Use Case: I'm building an AI agent that can interact with personal message/contact databases while preserving privacy. For example, the agent would be able to:

  • Search message history for relevant conversations
  • Interact with contact lists and group chats
  • Send messages to specific people/groups
  • Maintain conversation context about who it's talking about/to

System Architecture:

  1. Database contains sensitive data (messages, contacts, etc.)
  2. Each sensitive piece of information has an associated AES-128 key
  3. When user queries the AI:
    • Query is processed to identify Personally identifiable information (PII) (names, contacts, etc.)
    • PII is replaced with its corresponding AES encrypted version
    • Modified query goes to the LLM
  4. When LLM needs to search the database:
    • Makes function call with encrypted parameters
    • In secure environment (black box to LLM):
      • Data is decrypted
      • Semantic similarity search performed on plaintext
      • Results re-encrypted
    • LLM receives encrypted results + similarity scores
  5. LLM constructs response using encrypted values
  6. Final output is decrypted for user presentation

Important Constraint: The system must maintain consistent encryption - if "John's group chat" is encrypted to "X7Yp9..." in one query, it must encrypt to the same value in future queries. This is because the LLM maintains conversation memory - if encryption isn't consistent, the LLM can't maintain context about which people/groups it's discussing.

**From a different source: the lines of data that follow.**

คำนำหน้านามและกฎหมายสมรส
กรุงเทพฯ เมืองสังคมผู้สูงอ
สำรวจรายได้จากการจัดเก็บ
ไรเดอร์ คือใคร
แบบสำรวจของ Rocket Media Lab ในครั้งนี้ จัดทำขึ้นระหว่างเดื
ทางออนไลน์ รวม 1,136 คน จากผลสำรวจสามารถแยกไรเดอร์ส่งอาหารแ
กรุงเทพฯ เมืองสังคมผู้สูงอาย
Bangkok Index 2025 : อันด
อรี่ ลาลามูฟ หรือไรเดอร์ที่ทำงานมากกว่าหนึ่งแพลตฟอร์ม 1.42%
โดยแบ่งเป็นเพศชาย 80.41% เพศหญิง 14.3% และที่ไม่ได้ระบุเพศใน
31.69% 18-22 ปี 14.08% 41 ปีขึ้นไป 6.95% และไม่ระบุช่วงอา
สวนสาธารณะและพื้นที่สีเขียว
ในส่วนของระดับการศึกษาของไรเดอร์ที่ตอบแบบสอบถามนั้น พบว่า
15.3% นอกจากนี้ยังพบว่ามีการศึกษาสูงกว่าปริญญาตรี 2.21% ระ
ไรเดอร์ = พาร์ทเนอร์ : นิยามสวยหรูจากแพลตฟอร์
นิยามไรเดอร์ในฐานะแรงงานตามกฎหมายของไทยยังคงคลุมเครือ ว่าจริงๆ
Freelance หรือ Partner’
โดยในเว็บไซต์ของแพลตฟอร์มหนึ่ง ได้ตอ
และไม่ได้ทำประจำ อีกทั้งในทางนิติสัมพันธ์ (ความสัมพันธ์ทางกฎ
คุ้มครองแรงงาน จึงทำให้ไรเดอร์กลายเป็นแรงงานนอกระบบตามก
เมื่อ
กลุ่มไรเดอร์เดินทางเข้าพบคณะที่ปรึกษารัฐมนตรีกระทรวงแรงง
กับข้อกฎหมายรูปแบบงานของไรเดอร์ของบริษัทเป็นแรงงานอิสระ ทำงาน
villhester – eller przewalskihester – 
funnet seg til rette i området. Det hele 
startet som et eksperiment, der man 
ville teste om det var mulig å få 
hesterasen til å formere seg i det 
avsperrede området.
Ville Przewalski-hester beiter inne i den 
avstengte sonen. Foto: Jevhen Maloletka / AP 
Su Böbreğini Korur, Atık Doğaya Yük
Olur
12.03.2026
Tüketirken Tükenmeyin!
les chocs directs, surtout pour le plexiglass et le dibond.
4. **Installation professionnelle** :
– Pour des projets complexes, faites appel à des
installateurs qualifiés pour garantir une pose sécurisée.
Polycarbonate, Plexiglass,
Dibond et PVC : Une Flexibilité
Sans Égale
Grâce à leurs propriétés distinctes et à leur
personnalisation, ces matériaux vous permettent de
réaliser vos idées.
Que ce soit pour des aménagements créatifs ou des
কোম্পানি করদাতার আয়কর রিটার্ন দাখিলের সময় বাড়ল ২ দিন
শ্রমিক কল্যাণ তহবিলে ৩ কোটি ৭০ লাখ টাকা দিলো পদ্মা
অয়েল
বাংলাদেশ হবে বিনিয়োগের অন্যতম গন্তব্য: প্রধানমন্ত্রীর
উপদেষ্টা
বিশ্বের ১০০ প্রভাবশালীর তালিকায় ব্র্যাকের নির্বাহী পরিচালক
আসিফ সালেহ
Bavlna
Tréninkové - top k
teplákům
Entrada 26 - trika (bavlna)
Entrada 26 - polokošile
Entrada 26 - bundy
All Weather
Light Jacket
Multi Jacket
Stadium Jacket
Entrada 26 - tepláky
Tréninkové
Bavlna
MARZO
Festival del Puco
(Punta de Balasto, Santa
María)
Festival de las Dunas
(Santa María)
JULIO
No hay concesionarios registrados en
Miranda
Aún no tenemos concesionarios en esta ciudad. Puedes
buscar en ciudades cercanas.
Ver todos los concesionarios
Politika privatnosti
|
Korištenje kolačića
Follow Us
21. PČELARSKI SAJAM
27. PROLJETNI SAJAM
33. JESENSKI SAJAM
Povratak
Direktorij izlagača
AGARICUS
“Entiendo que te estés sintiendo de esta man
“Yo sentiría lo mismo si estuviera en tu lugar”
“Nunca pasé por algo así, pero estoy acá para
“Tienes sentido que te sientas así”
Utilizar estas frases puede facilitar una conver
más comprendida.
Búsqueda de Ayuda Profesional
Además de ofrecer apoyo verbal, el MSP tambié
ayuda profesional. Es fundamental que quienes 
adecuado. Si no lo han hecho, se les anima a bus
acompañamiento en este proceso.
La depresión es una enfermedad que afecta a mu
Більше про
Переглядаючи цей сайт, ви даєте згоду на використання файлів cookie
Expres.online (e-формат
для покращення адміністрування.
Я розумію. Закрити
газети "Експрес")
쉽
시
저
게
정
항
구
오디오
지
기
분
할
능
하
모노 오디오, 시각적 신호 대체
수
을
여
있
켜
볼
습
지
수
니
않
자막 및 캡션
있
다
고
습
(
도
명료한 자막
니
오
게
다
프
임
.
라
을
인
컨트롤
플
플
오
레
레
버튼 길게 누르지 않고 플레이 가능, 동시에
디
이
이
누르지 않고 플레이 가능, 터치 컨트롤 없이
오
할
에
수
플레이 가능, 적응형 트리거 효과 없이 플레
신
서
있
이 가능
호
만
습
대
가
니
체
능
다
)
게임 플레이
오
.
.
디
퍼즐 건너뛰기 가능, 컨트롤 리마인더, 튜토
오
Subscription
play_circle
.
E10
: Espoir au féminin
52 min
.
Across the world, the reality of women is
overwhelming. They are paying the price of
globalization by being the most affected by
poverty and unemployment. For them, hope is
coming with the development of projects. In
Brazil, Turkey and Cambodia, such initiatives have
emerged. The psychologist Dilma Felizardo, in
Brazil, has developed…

Potential Vulnerability: Could an attacker reconstruct original plaintext through iterative probing?

  • Submit encrypted probe queries
  • Observe similarity scores with target encrypted text
  • Use scores as feedback to guide further probes
  • Iteratively refine probes to converge on plaintext content

Questions:

  1. Is this a valid way to attack the system?
  2. If yes, are there ways to preserve functionality while preventing such attacks?
  3. Adding noise to the encrypted data seems tricky because of the need to maintain consistent encryption to maintain conversation context.

Would appreciate any insights on whether this architecture is fundamentally flawed or if there are better approaches to achieving these privacy goals.

Note: I understand the most straightforward and secure solution would be to run the LLM locally, eliminating the need to encrypt data being sent to external models. However, this is impractical for my use case - to effectively handle these tasks (natural conversation, context understanding, function calling, etc.), it would require an LLM larger than anything most people could run locally, which is why I'm seeking a solution that works with cloud-based LLMs while preserving privacy.